== Data for the task ==

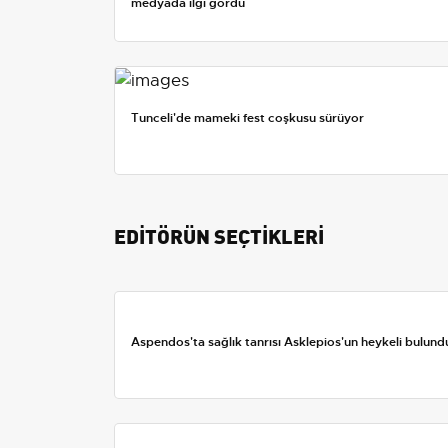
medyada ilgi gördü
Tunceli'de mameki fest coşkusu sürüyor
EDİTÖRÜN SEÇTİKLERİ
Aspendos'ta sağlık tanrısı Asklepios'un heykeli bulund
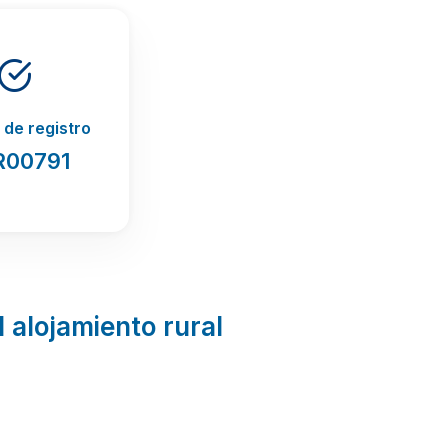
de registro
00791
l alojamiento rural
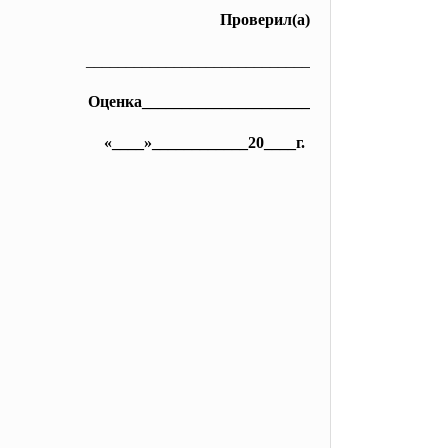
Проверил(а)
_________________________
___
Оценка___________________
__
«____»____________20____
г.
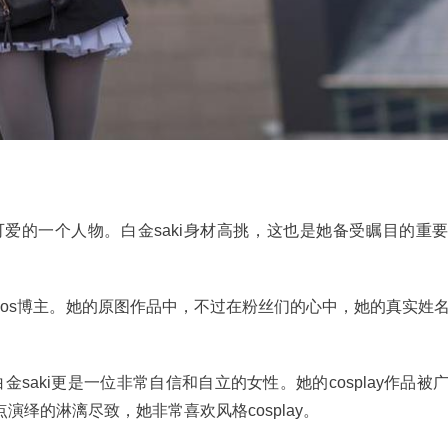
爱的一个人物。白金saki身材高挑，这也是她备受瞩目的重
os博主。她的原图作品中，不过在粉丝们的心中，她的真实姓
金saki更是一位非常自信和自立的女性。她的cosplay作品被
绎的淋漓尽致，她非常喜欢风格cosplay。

===
== Data for the task ==

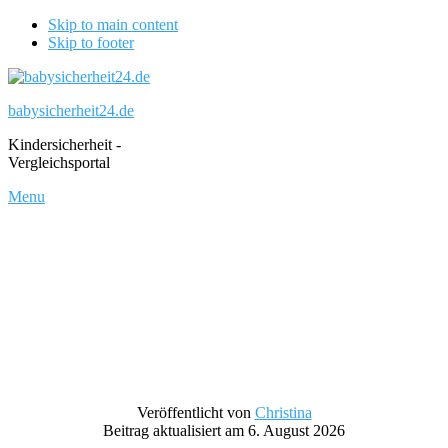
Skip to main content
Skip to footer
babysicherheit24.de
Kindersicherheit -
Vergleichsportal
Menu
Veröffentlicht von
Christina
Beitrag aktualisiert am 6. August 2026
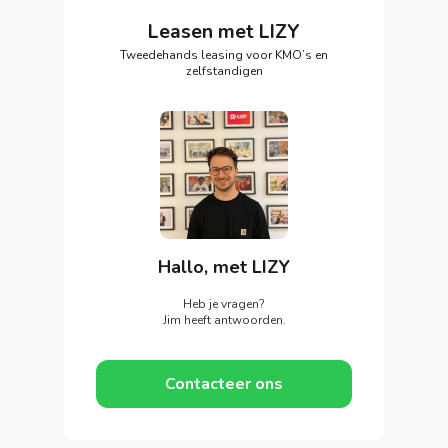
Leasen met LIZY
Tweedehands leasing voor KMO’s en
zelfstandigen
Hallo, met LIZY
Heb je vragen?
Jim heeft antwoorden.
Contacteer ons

===

Keep to the lines above from the line with "l alojamiento rural" to the line with "绎的淋漓尽致，她非常喜欢风格cosplay。", and set down exactly those, inclusive, with nothing else and every picture left out.

_Solution for this problem:_
l alojamiento rural
Проверил(а)
_________________________
___
Оценка___________________
__
«____»____________20____
г.
爱的一个人物。白金saki身材高挑，这也是她备受瞩目的重
os博主。她的原图作品中，不过在粉丝们的心中，她的真实姓
金saki更是一位非常自信和自立的女性。她的cosplay作品被
绎的淋漓尽致，她非常喜欢风格cosplay。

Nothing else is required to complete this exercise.